Palavras-chave: Instrumentos Históricos. Ensino de Matemática.
INTRODUÇÃO
Nas últimas décadas tem-se percebido um crescente interesse por parte de
pesquisadores brasileiros e internacionais do papel da História da Matemática melhoria
do ensino da aprendizagem matemática. Isso tem acarretado em publicações que viraram
referências na área (FAUVEL, MAANEN, 2002; BARONI, TEIXEIRA, NOBRE, 2004;
1 Docente doutora da Universidade Estadual do Ceará – UECE. E-mail: [email protected].
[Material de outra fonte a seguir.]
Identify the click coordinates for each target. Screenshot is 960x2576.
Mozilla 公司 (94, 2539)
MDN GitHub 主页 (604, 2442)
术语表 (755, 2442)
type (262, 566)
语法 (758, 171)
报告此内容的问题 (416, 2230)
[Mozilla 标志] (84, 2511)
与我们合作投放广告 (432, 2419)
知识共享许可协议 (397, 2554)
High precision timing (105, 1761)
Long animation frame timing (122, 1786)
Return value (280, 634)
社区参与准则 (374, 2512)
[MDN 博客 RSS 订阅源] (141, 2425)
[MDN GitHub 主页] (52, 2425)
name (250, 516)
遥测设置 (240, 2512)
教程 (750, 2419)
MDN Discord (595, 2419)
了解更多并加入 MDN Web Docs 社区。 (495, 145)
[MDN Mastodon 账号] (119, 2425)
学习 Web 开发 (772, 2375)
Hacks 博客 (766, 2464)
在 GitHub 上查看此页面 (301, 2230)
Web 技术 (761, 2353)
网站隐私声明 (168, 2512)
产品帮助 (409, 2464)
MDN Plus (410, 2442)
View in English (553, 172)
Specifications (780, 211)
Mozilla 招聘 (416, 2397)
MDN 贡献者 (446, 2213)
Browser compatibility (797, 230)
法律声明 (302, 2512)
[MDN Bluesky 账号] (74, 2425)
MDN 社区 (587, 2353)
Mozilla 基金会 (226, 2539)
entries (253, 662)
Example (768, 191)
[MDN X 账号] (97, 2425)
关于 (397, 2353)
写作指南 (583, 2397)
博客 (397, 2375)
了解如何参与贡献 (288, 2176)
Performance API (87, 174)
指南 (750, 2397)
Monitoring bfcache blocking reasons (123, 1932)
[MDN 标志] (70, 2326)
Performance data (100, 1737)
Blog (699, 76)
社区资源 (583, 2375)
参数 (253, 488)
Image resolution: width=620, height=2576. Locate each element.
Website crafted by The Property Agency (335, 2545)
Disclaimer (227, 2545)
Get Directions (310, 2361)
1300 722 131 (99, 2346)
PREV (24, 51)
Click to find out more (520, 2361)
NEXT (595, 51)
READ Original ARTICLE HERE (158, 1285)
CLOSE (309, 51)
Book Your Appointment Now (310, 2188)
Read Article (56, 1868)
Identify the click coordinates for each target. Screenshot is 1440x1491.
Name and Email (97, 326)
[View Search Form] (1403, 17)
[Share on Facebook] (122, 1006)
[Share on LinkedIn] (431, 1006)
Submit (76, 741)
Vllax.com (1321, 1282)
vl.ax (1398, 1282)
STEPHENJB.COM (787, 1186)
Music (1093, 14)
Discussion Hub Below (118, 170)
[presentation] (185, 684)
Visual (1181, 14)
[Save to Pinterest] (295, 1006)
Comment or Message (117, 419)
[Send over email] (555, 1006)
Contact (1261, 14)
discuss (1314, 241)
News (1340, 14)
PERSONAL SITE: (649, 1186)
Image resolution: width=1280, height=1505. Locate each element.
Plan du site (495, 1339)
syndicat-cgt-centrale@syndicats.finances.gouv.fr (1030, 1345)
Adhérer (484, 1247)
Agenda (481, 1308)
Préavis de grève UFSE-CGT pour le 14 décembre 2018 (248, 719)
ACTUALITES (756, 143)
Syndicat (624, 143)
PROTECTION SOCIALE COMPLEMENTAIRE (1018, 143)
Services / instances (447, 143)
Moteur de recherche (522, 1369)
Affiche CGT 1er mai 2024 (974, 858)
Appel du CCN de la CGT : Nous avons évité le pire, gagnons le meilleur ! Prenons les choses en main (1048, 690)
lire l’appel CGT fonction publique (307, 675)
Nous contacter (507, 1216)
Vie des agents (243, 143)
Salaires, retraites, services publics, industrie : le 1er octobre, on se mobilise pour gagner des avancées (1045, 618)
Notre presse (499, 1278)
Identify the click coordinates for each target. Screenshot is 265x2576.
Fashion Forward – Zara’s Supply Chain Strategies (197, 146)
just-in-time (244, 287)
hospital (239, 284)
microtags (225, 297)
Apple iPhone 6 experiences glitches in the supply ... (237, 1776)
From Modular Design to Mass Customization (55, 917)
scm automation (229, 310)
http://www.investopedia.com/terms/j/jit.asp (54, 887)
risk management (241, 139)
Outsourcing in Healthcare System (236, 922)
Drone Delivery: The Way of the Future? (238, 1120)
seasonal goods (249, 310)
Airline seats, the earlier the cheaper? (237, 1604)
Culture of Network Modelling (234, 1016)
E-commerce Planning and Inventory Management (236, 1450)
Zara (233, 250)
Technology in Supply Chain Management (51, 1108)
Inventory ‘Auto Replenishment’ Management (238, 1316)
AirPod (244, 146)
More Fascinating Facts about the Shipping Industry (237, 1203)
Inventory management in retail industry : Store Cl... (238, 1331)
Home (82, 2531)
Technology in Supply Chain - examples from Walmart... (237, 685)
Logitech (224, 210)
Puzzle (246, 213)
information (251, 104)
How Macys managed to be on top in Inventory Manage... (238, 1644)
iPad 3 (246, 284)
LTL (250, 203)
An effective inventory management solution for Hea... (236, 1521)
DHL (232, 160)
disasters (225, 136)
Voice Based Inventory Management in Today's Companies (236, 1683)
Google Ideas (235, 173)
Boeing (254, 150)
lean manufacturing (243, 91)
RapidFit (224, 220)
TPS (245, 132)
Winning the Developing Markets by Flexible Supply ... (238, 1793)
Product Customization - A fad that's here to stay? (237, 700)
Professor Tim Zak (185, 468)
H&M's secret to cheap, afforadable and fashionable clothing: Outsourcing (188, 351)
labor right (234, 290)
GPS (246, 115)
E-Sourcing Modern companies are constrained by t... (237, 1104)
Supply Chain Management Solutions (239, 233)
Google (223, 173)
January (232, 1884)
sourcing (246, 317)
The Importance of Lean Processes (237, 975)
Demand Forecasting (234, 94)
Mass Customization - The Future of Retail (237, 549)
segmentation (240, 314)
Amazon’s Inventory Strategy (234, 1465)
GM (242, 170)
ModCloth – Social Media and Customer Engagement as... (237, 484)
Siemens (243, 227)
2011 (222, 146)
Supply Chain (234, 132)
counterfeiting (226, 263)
MIGUEL, MIORIN, 2005; ...) corroborando com pesquisas empíricas e teóricas voltadas
para a Educação Matemática.
A História da Matemática é considerada por muitos como um importante
instrumento para o docente em sala de aula, ou seja, o aspecto metodológico propriamente
dito. Sua utilização adequada por meio de fontes confiáveis e atualizadas, pode promover
entre os discentes, uma visão mais crítica em relação à matemática e à construção do
conhecimento. O contexto histórico permite observar a Matemática em sua prática
filosófica, científica e social, fornecendo ao discente a compreensão do papel que ele
desempenha no mundo.
Nesse sentido, compreendemos que a Matemática não está pronta e acabada,
assim como a história, não pelo fato de ocorrerem novas pesquisas nessas áreas, mas
“porque a própria história da matemática é reinterpretada e rescrita de tempos em tempos”
(SAITO, 2015, p. 21). Isso ocorre a medida que os “historiadores da matemática”
descobrem novos documentos, novas teorias, novos caminhos metodológicos em que os
paradigmas vigentes são transpostos.
A articulação entre história e ensino pode propiciar potencialidades didáticas que
irão refletir diretamente no modo de conceber certos conceitos matemáticos suavizando
algumas dificuldades encontradas na sua evolução. Nessa relação entre a história e o
ensino de matemática, devemos ter definido qual vertente historiográfica, tradicional ou
atualizada (SAITO, 2015), que o pesquisador ou docente irá se basear para desenvolver
essa efetiva articulação.
Para Saito (2015, p. 24) na perspectiva historiográfica tradicional “ o passado é
visto com os olhos de hoje. Admite-se que a ciência e a matemática teriam se
desenvolvido progressiva e linearmente”. Na perspectiva historiográfica atualizada tem-
se a “necessidade de se compreender o processo de construção do conhecimento
matemático por meio de acurada investigação, não só das diferentes técnicas e conteúdos
matemáticos, mas também das circunstâncias nas quais as técnicas e conteúdos foram
elaborados” (SAITO, 2015, p. 26).
Dentre as várias discussões atreladas ao tema, as potencialidades da História da
Matemática no ensino é uma delas. Tentando elencar essas qualidades direcionadas ao
ensino, Miguel e Miorin (2005) traz argumentos que justificam a participação da história
no processo de ensino-aprendizagem da Matemática, categorizando em dois diferentes
grupos: os de natureza epistemológica e os de natureza ética. Segundo os autores
a categorização foi estabelecida considerando o modo como se concebe a
natureza dos elementos considerados determinantes ou, pelo menos,
condicionadores da aprendizagem matemática e/ou da natureza das atitudes e
dos valores, isto é, da natureza da aprendizagem ética, via aprendizagem
matemática que se deseja promover ao estudante. (MIGUEL, MIORIN, 2005,
p. 61).
Percebemos que dentre as categorias propostas pelos autores, a natureza prática
da História da Matemática não foi especificada. Entretanto, ela pode estar implícita dentro
da natureza de cunho epistemológico, já que está relacionado com o conhecimento
matemático propriamente dito. Ainda nessa vertente, Baroni, Teixeira, Nobre (2004) lista
também dez argumentos de defende, a introdução da História da Matemática no processo
educacional como forma de melhorar o ensino da Matemática. Os autores também não
mencionam de forma explicita a conexão entre aspectos epistemológicos e práticos.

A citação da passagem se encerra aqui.